In order to more clearly illustrate the embodiments of the present invention or the technical solutions in the prior art, the drawings used in the embodiments or the description of the prior art will be briefly described below, and it is obvious that the drawings in the following description are only some embodiments described in the present invention, and other drawings may be obtained according to these drawings for a person having ordinary skill in the art.

FIG. 1 is a flow chart of a distributed federal learning collaborative computing method in accordance with the present application;

FIG. 2 is a schematic diagram of a distributed federal learning collaborative computing system in accordance with the present application.

Detailed Description

The following description of the embodiments of the present invention will be made clearly and fully with reference to the accompanying drawings, in which it is evident that the embodiments described are some, but not all embodiments of the invention. All other embodiments, which can be made by those skilled in the art based on the embodiments of the invention without making any inventive effort, are intended to be within the scope of the invention.

The application provides and solves the problem of minimizing the total time delay in the framework of the distributed federal learning system, namely the problem of minimizing the total time delay of the global model reaching the target precision, and mainly considers the problems of association and bandwidth resource allocation between an edge server and a participant in the system and the problem of computing resource allocation of the participant.
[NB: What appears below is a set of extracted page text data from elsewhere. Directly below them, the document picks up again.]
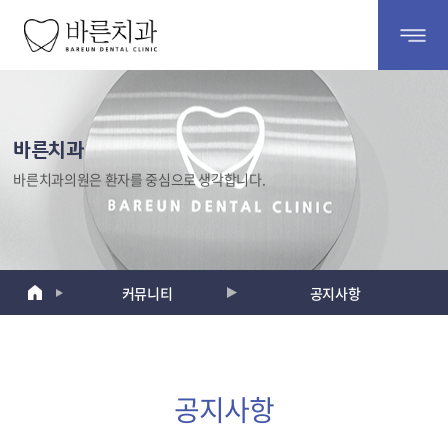
바
른
치
과
바른치과
바른치과의원은 환자를 중심으로 생각합니다.
커뮤니티
공지사항
공지사항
Scene assumption: the application uses the set K= {1,2, …, K } to represent all participants of federal learning, the size of the data set of the participant K is represented as D _k, for each sample D _n＝{x_n,y_n},x_n in the data set, y _n represents the input vector, y _n represents the output label corresponding to the vector x _n, and [ x _k,y_k ] represents the position coordinate of the participant K; the set m= {1, 2..m } represents all small base stations as edge servers, and the position coordinates of edge server M are represented by [ x _m,y_m ]. Furthermore, the iteration round of federal learning is represented by i= {1,2, I },Indicating that the communication connection is established between the participant k and the edge server m in the ith iteration, otherwise Representing a mini-batch value of party k when performing local training on the ith round; all slots of each round of iterations are denoted by t= {1,2, T }, Δt denotes the slot length,Representing the bandwidth allocated by edge server m for party k per slot; omega ⁱ represents the global model of the ith round,Representing the local model of party k in the ith round of iteration.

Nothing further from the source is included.